Follow the Spearhead
Like all the great teams I studied for this book - the Chicago Bulls, the San Francisco 49ers, the Spanish World Cup winning football team - the All Blacks seek to replace the 'me' with the 'we'. No one is bigger than the team, so much so that there is an unofficial policy, 'No Dickheads'. They select on character over talent, believing that it delivers better long-term dividends. Something that many corporate environments might do well to consider.
Create a Haka
A key factor in the All Blacks rebirth was the development of the new haka, Kapa o Pango.By bringing the players and management together in an inclusive process that invoked the past while creating the future, the All Blacks reattached personal meaning to public purpose. Rituals reflect, remind and reinforce the belief system of the collective; it's no surprise that the organisations and cultures that have survived and thrived over the centuries - from countries to churches, Wal-Mart to Leo Burnett, have significent rituals at their core to communicate their story and purpose.
Pass the Ball
To paraphrase Tom Peters, leaders create leaders, not followers. Central to the All Blacks method was the development of leadership groups and the nurturing of character off the field, to deliver results on it. This involved a literal and metaphorical handing over of responsibility from management to players, so that by game day the team consiested of 'one captain and 15 leaders'. When it came down to the world cup final, New Zealand's forth choice fly half was able to step up when it counted and kick the winning points, a leader on the day.
Leave a Legacy
There is a Maori concept, whakapapa, which captures the idea of our genealogy, our lineage from the beginning of time to the end of eternity. The sun shines on this, our time, just for a moment and it is our responsibility to 'leave the jersey in a better place'. The All Blacks seek to 'add to the legacy' in everything they do, knowing that higher purpose leads to higher performance.
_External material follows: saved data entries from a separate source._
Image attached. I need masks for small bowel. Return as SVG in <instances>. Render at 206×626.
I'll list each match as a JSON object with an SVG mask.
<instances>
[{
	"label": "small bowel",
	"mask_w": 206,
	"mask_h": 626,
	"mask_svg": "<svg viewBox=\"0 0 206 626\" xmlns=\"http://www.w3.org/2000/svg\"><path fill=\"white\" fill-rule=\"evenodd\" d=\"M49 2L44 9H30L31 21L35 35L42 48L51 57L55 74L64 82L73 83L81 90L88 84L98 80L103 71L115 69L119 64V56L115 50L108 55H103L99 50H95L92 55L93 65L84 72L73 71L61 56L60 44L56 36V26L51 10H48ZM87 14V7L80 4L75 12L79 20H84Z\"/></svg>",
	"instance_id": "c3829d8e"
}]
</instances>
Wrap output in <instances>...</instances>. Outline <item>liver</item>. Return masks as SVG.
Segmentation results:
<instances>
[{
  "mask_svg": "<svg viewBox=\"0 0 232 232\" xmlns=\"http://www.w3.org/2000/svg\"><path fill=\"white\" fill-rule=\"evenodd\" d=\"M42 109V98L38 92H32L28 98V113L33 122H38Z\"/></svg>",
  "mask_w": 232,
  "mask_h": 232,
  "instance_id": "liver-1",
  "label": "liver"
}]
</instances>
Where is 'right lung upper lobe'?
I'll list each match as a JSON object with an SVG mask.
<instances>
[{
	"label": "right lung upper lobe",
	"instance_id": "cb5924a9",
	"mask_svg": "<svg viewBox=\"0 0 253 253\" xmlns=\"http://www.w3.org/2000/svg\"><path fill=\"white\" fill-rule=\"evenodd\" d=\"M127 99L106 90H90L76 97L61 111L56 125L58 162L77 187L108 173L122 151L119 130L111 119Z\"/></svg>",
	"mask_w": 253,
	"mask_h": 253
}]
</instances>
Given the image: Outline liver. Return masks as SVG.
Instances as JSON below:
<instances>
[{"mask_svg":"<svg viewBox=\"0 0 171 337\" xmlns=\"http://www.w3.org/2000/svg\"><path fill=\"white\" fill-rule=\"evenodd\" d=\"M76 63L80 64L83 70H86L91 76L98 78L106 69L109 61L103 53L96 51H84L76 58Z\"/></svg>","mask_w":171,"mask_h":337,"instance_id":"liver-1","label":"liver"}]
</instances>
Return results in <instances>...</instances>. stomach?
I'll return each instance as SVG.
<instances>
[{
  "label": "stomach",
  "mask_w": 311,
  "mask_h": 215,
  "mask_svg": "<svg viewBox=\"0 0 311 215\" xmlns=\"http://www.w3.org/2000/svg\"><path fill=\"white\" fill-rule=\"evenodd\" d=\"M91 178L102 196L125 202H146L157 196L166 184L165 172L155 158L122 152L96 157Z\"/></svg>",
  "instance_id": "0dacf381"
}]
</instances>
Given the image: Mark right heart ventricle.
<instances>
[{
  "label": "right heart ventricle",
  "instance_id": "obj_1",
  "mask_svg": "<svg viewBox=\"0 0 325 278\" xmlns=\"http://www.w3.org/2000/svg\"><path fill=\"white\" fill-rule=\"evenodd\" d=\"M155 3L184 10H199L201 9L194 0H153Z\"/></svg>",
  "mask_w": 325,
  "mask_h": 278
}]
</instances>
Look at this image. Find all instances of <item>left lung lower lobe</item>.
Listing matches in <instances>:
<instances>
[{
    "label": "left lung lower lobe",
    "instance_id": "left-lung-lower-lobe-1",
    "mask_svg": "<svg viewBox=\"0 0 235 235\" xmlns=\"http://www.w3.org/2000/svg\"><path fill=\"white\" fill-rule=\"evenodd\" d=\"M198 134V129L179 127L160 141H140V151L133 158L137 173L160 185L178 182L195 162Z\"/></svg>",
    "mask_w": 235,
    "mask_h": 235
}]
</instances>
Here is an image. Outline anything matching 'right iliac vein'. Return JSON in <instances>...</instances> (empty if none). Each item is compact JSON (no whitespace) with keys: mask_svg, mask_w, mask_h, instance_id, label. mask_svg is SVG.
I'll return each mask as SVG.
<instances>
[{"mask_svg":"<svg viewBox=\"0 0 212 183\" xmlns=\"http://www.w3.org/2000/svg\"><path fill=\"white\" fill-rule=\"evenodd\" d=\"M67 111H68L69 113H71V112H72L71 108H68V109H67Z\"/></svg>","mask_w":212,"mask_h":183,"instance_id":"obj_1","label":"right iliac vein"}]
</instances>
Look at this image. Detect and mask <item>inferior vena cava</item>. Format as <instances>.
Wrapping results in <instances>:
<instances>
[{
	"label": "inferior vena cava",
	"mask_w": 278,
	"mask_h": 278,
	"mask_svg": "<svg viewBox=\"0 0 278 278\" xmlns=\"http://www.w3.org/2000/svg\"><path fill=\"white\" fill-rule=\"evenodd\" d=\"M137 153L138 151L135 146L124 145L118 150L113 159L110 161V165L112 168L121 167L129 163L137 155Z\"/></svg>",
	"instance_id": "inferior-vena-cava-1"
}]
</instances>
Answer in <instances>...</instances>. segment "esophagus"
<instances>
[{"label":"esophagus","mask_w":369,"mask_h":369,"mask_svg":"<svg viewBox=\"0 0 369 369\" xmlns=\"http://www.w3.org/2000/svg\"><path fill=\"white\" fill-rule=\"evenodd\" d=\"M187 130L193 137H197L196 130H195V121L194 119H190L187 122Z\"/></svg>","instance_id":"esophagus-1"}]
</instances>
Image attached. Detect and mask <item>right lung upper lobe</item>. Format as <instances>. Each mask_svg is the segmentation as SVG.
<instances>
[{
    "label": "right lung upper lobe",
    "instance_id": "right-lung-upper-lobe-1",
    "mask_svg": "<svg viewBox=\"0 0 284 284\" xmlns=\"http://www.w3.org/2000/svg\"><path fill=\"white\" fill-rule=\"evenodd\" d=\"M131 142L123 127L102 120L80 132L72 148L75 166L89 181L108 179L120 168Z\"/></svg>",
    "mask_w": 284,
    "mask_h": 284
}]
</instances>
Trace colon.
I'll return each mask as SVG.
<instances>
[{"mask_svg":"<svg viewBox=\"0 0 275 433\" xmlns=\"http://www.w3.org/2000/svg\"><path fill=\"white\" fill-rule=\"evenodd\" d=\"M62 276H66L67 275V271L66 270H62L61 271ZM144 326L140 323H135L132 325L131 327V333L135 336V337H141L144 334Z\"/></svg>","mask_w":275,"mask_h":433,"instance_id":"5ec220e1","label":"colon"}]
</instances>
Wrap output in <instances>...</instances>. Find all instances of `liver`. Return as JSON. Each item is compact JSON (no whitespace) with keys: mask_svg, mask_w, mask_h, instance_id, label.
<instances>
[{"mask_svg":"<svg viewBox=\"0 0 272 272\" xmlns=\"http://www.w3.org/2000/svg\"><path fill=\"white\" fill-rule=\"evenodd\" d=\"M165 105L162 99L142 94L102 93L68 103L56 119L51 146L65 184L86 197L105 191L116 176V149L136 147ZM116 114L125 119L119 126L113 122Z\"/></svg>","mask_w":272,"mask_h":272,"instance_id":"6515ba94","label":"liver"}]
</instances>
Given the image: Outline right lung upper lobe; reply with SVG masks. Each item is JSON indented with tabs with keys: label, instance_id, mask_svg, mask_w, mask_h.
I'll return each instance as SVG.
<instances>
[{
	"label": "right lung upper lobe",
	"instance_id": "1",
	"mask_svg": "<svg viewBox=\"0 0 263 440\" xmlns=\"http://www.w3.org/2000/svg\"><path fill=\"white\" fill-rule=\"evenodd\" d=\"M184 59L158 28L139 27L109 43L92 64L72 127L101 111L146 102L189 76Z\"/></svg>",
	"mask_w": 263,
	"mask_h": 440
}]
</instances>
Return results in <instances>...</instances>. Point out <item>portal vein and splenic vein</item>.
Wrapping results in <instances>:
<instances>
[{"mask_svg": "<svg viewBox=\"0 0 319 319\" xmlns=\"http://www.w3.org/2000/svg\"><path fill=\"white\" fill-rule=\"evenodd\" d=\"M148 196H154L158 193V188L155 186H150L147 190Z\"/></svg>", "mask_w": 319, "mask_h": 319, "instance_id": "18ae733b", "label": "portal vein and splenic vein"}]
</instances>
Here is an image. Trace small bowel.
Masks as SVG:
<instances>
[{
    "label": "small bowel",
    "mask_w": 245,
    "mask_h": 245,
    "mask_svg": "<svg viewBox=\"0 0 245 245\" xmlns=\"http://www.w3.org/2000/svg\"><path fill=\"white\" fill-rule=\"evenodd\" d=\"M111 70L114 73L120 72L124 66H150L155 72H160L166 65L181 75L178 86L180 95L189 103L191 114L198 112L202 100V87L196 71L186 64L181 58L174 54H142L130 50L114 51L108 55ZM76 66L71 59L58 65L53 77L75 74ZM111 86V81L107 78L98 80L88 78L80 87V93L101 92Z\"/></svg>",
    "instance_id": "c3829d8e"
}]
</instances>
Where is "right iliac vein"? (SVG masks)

To regain their momentum, and to win back the World Cup, the All Blacks developed a values-led, purpose-driven high-performance culture and they used the power of storytelling to give it personal resonance. The result of this extraordinary environment was extraordinary results.
Those organisations that know what they stand for - and most importantly, why - consistently outperform those who are just going through the motions. They create better commercial results, generate more sales, deliver higher shareholder value, attract better talent, and retain it.
Clearly, many of the challenges HR leaders face are different to those of the All Blacks.Scale creates complexity, individual ambition can trump a collective spirit, organisational structure often undermines strategy. Nevertheless, if we seek to align all our people, resources and effort around a singular and compelling central narrative, and reinforce that story through communications, rewards, resourcing and training, the results will come.
We'll create our own legacy and leave our own jersey in a better place.